As I share these impressions with you, I must immediately make an important correction. The comparison between China and Arabia is untenable for many reasons. First of all, there is the size, the geographical location and, above all, the demographics. China is a colossus of 1.4 billion people. Its population was only slightly smaller when it entered the global economy – an event that had been underway since the early 1980s and was then sanctioned and dramatically accelerated with the People's Republic's admission to the World Trade Organization (WTO) in late 2001. Thanks to the immense size of its workforce, it was able to become the planet's factory. There are other ingredients to add to this enormous size, some of which I remember. A very old capitalist history (South China experienced forms of proto-capitalism in the late Middle Ages) unnaturally interrupted by Maoist communism. Confucian culture with its work ethic. The role of the diaspora, particularly Taiwanese capitalists, who pioneered investment in factories as Beijing abandoned Maoism and began the transition to a market economy.
None of this exists in Arabia. It has only 32 million inhabitants, a third of whom are foreign immigrants. China therefore has more than 40 times the population of the Kingdom of Saudi Arabia (Ksa, an abbreviation I will use), which well reflects the mismatch in both labor force and end market. Furthermore, the Chinese population is predominantly Han Chinese, belonging to the same ethnic group; the Saudi one has a high foreign share.

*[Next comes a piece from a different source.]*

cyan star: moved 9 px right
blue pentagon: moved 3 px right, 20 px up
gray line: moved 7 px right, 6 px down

Work ethic and the harm of welfare

This last aspect is even more relevant when it comes to examining work ethics. For historical reasons, many Saudis had become accustomed to living off oil revenues: lavish incomes for the privileged, low social incomes for the majority, who were accustomed to modest but ubiquitous welfare. A lot has changed and will change on this front, but in certain professions the immigrant population is indispensable because the Saudis reject them: especially in blue-collar jobs. The revolution under the 38-year-old Prince Mohammed bin Salman (abbreviated MbS: photo) wants to force young people to change their attitude to work, and there are some positive signs in this sense, but habits entrenched for decades cannot be done in the blink of an eye deleted.

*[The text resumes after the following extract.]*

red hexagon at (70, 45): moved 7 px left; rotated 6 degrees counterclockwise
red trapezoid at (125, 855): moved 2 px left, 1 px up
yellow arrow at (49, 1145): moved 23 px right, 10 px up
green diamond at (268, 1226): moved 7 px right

Revolution from above, signed by MbS

I return to the atmosphere I breathe among our entrepreneurs and explain in more detail how it reminds me of the excitement I felt in China at the turn of the millennium. Many Western entrepreneurs operating in this market are convinced that “anything is possible here”. They are fascinated by MbS's fantastic projects. For example, the urban planning and architectural revolution that is underway in Riyadh. Or the even more futuristic project of Neom that I will tell you about soon: suffice it to say that Neom goes beyond the pharaonic construction sites to build the city of the future, in addition to the most advanced technological industries and the challenge of sustainability should be one sort of autonomous state within the KSA, with rules and lifestyles that are significantly more Western than Arab. In addition, the development of customs and certain rights is also noticeable in the rest of the country, such as the freedom for women to dress as they want, drive a car, go to public places alone and travel abroad alone. In this sense, MbS has studied the laboratories of Dubai and Qatar and wants to recreate this type of secularization in a much larger and, above all, much more central country for Islam: the Saudi Kingdom is the guardian of the two holy places for Muslims throughout the world, Mecca and Medina.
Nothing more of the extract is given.